Hari Jadi Purwakarta

Kasus Aktif Terus Meningkat, Pemkab Purwakarta Gelar Rakor dan Evaluasi Penanganan Covid-19

  • Bagikan
Bupati Purwakarta, Hj. Anne Ratna Mustika didampingi Dandim 0619/PWK dan Kapolres AKBP Ali Wardana

TrendPurwakarta.com – Meski himbauan larangan mudik telah diterapkan pemerintah pusat dan daerah.

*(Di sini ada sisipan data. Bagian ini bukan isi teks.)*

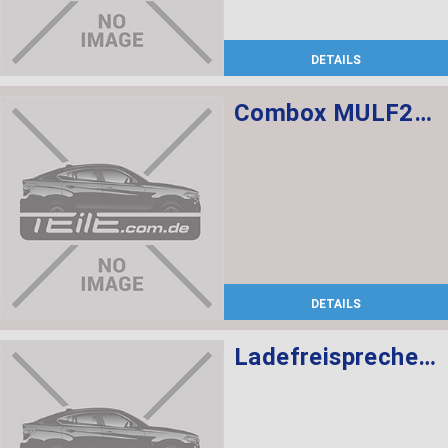
DETAILS
Combox MULF2 High Basis SVS
DETAILS
Ladefreisprechelektronik High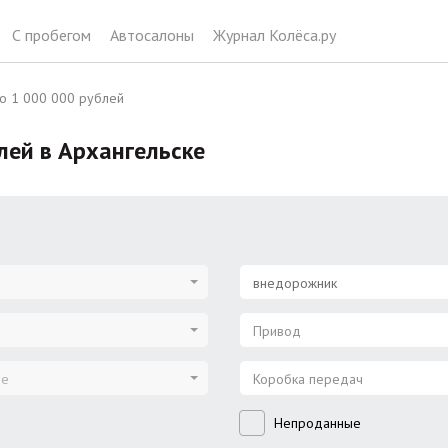
С пробегом
Автосалоны
Журнал Колёса.ру
о 1 000 000 рублей
лей в Архангельске
внедорожник
Привод
ие
Коробка передач
Непроданные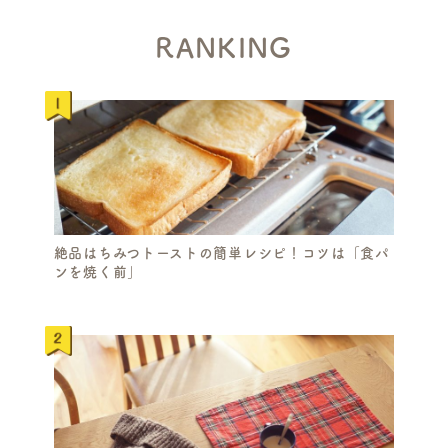
RANKING
絶品はちみつトーストの簡単レシピ！コツは「食パ
ンを焼く前」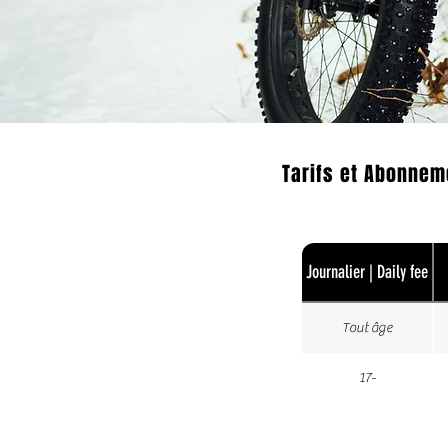
Tarifs et Abonnem
Journalier | Daily fee
Tout âge
17-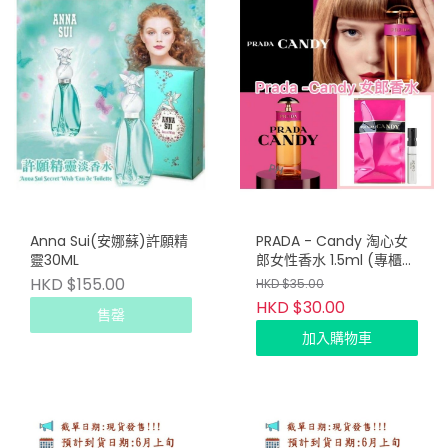
Anna Sui(安娜蘇)許願精
PRADA - Candy 淘心女
靈30ML
郎女性香水 1.5ml (專櫃
貨)
HKD $155.00
HKD $35.00
HKD $30.00
售罄
加入購物車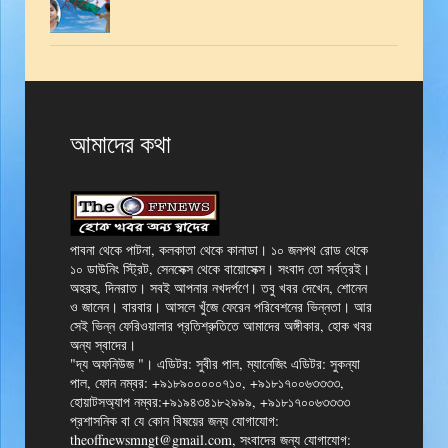
আমাদের কথা
পাবনা থেকে পাটনা, কলকাতা থেকে কানাডা। ১০ জনপথ রোড থেকে
১০ ডাউনিং স্ট্রিট, সেনসেক্স থেকে বায়োসেক্স। সংবাদ তো সর্বত্রই।
অহরহ, দিনরাত। সবই আপনার নখদর্পণে। তবু খবর দেখেন, শোনেন
ও জানেন। বারবার। আসলে খুঁজে ফেরেন পরিবেশনের ভিন্নতা। আর
সেই ভিন্ন ফেরিওয়ালার প্রতিশ্রুতিতে আমাদের অঙ্গীকার, হোক খবর
অন্য স্বাদের।
"দ্য অফনিউজ "। এডিটর: সুবীর পাল, ম্যানেজিং এডিটর: সুকন্যা
পাল, ফোন নম্বর: +৯১৮৯০০০০০৭১০, +৯১৮১৭০০৬৩৩৩৩,
হোয়াটসঅ্যাপ নম্বর:+৯১৯৪৩৪১৮২৯৯৯, +৯১৮১৭০০৬৩৩৩৩
প্রশাসনিক বা যে কোন বিষয়ের জন্য যোগাযোগ:
theoffnewsmngt@gmail.com, সংবাদের জন্য যোগাযোগ: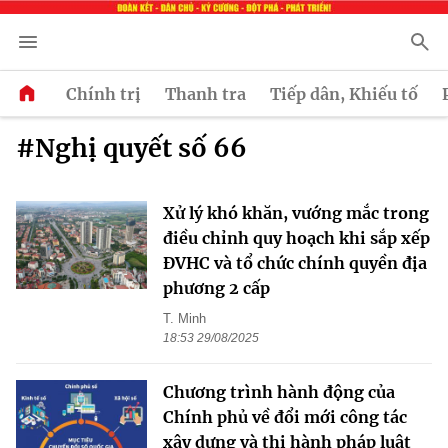
Chính trị
Thanh tra
Tiếp dân, Khiếu tố
#Nghị quyết số 66
Xử lý khó khăn, vướng mắc trong
điều chỉnh quy hoạch khi sắp xếp
ĐVHC và tổ chức chính quyền địa
phương 2 cấp
T. Minh
18:53 29/08/2025
Chương trình hành động của
Chính phủ về đổi mới công tác
xây dựng và thi hành pháp luật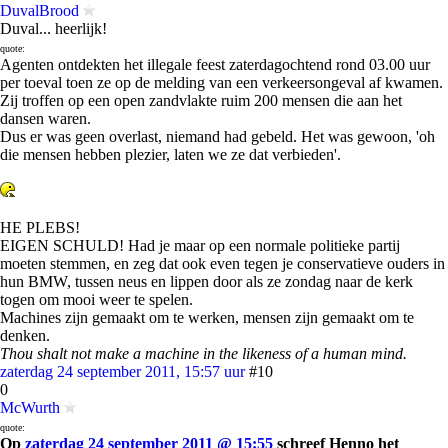
DuvalBrood
Duval... heerlijk!
quote:
Agenten ontdekten het illegale feest zaterdagochtend rond 03.00 uur
per toeval toen ze op de melding van een verkeersongeval af kwamen.
Zij troffen op een open zandvlakte ruim 200 mensen die aan het
dansen waren.
Dus er was geen overlast, niemand had gebeld. Het was gewoon, 'oh
die mensen hebben plezier, laten we ze dat verbieden'.
HE PLEBS!
EIGEN SCHULD! Had je maar op een normale politieke partij
moeten stemmen, en zeg dat ook even tegen je conservatieve ouders in
hun BMW, tussen neus en lippen door als ze zondag naar de kerk
togen om mooi weer te spelen.
Machines zijn gemaakt om te werken, mensen zijn gemaakt om te
denken.
Thou shalt not make a machine in the likeness of a human mind.
zaterdag 24 september 2011, 15:57 uur
#10
0
McWurth
quote:
Op
zaterdag 24 september 2011 @ 15:55
schreef Henno het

Namun terjadi kenaikan kasus aktif pada dua minggu pasca Lebaran, termasuk di Kabupaten Purwakarta.

Hal itu terungkap dalam Rapat Koordinasi dan Evaluasi Penanganan Covid-19 Tingkat Kabupaten Purwakarta, di Aula Janaka, Senin 14 Juni 2021.

Menurut Bupati Purwakarta, Anne Ratna Mustika, wilayah Kabupaten Purwakarta masih termasuk ke dalam zona orange (risiko sedang), akan tetapi penambahan angka yang terkonfirmasi positif sangat signifikan.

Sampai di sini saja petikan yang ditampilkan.